The cohort will stay together for two years until they graduate from high school and enter college. They will also experience a week-long summer program at the ASU campus exploring what campus life is like.
A second project, called Engineering Futures, which he is getting off the ground with Tooker endowment support, focuses on ASU freshman engineering majors — in particular students who are in the first generation in their families to go to college and/or those with financial need.
The goal is to boost the persistence of young engineering students who may not be familiar with a university environment and may not know what engineers actually do in the workplace.
“They are the students who most often will not have a support structure of peers and role models who are engineers around them,” Ganesh explains. “We want to provide them a network that will give them those things, and help keep them on track with their education and career pursuits.”
The plan is for Engineering Futures groups to stay together from the start of the students’ freshman year until the end of their sophomore year.

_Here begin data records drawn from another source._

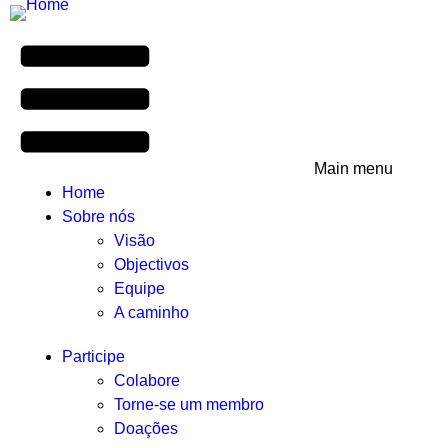
Main menu
Home
Sobre nós
Visão
Objectivos
Equipe
A caminho
Participe
Colabore
Torne-se um membro
Doações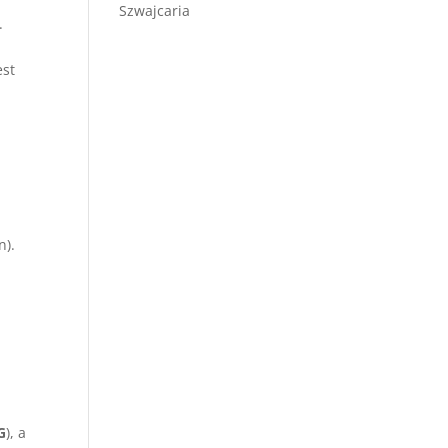
Szwajcaria
.
est
n).
G
), a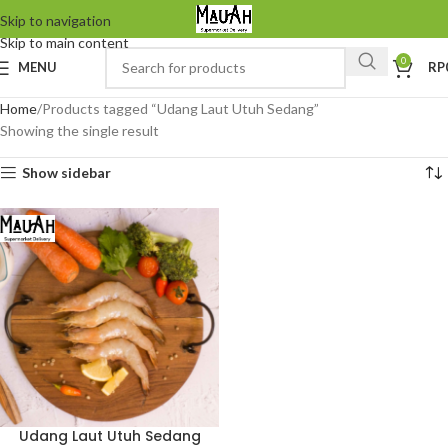
Skip to navigation
Skip to main content
0
MENU
RP
Home
Products tagged “Udang Laut Utuh Sedang”
Showing the single result
Show sidebar
Udang Laut Utuh Sedang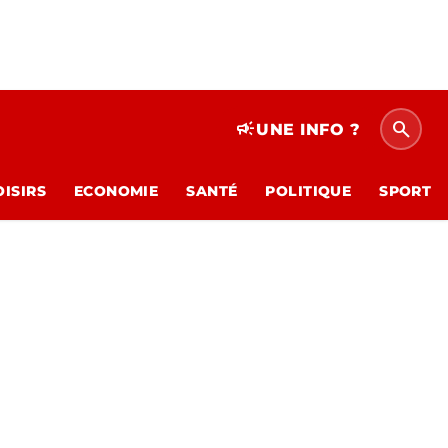
search
campaign
UNE INFO ?
OISIRS
ECONOMIE
SANTÉ
POLITIQUE
SPORT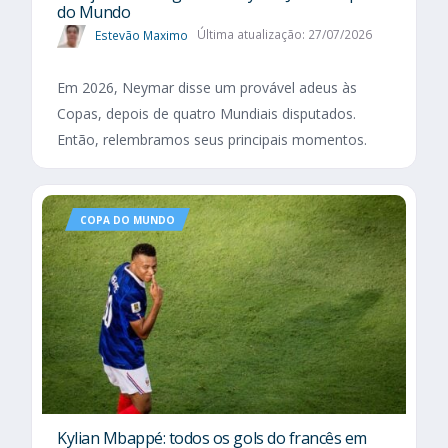
do Mundo
Estevão Maximo
Última atualização: 27/07/2026
Em 2026, Neymar disse um provável adeus às
Copas, depois de quatro Mundiais disputados.
Então, relembramos seus principais momentos.
COPA DO MUNDO
Kylian Mbappé: todos os gols do francês em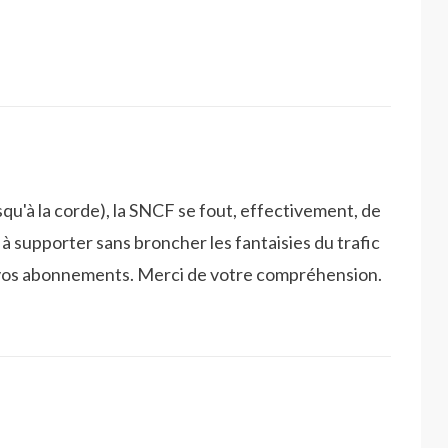
qu'à la corde), la SNCF se fout, effectivement, de
 à supporter sans broncher les fantaisies du trafic
r vos abonnements. Merci de votre compréhension.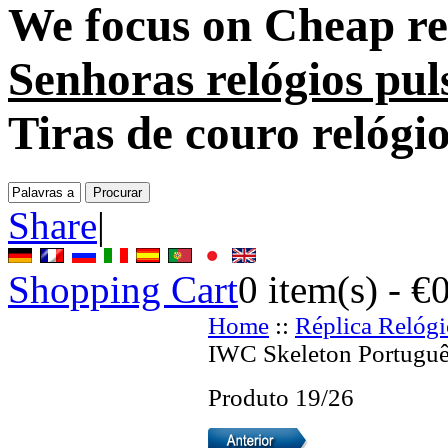
We focus on
Cheap re
Senhoras relógios pul
Tiras de couro relógi
Share
|
Shopping Cart
0
item(s) -
€
Home
::
Réplica Relógi
IWC Skeleton Portuguê
Produto 19/26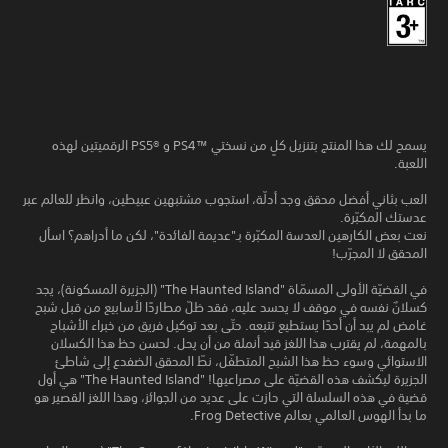
يسمح لك هذا المنتج بتنزيل كلٍ من نسختي PS4™‎ و PS5®‎ الرقميتين لهذه
اللعبة.
العب بثاني أفضل محقق وجد أدلّة، استجوب مشتبهين عبيطين، وانظر للعالم عبر
عدستك المكبّرة.
نعت بعض الكارهين العدسة المكبّرة بـ"عديمة الفائدة"، لكن ما أدراهم؟ اسأل
المحقق لا المجرّب!
في القضيّة الأولى المسمّاة "The Haunted Island" (الجزيرة المسكونة)، يجد
كسلانٌ نفسه في موقف لا يحسد عليه، فقد ظلّ مطاردًا لأسابيع من قبل شبح
غامض لم يبد أن أحدًا يستطيع تتبعه. حتّى بعد توكيل فريق من خبراء الأشباح
بالمهمة، لم يقترب هذا اللغز قيد أنملة من أن يحل. لحسن حظ هذا الكسلان
الاستوائي وسوء حظ هذا الشبح المتطفّل، نطّ المحقق الضفدع إلى شاطئ
الجزيرة ليكشف هذه القضيّة على مصراعيها! "The Haunted Island" هي أول
قضية في هذه السلسلة التي حازت على عديد من الجوائز، وهذا اللغز القصير هو
ما بدأ الهوس العالمي بعالم Frog Detective.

During that time they will participate in short courses and workshops designed to instruct them how to effectively build teams to collaborate on academic studies as well as extracurricular projects in which they apply engineering skills.
They will learn to use software and other technologies to help them organize projects and to develop methods, systems, tools and products from the design stage to actual production.
They’ll be introduced to the basics of research, entrepreneurship, professional leadership and communications, with a concentration on skills that are most useful in the workplace.
Along the way, students will get a chance to connect with more experienced engineering students, alumni and professional engineers.
“The industry partners we are recruiting to work with the Engineering Futures program are excited and eager to get involved,” said Robin Hammond, director of the Fulton Schools Career Center. “They understand that these Tooker-sponsored programs are essential to building pathways for the exceptional engineers and talented future employees that their companies have come to expect from ASU’s Fulton Schools of Engineering.”
In the first of these pilot programs, Ganesh explained, “We are showing high school students how to imagine what their future could be like if they chose to study engineering.”
In the second program, “We are showing freshmen and sophomore students how they can begin to construct that future for themselves while they are here at the university, and how that is a collaborative project you do with your teachers, mentors, industry professionals, advisors and fellow students.”
He said education research has shown what is essential to the success of such endeavors: sustained effort, group support and instilling a sense of greater purpose.
“It takes a support network, a community that shares problems and challenges and aspirations,” Ganesh said. Succeeding is not a matter of competing against others to get higher grades, but of working together to learn skills and accomplish goals that benefit the group.
And it takes time for individuals to evolve into such a communal venture.
“Short-term orientation just does not work,” Ganesh said. “To build the self-confidence you need to succeed, you have to explore and experience things over a long period of time.”
Beyond that, getting students to major in engineering and persist in the face of difficulty requires showing them they are not training to be simply competent technicians who are going to be doing skilled but unfulfilling jobs.
“They need to feel that their work can make a difference,” Ganesh said. “There is solid evidence that this is a critical motivation for students, to know they will learn things that can improve their communities and society.”
One of the impediments to turning teens and young adults toward engineering is that “it is not always seen as the helping profession that it is,” he said.
“We are living in a world with seven billion people that is going to be in greater need of all the basic things necessary to live well, and engineers are going to have roles to play in providing all of those things,” he said. “We have to make young people aware of the relevance that engineering will always have.”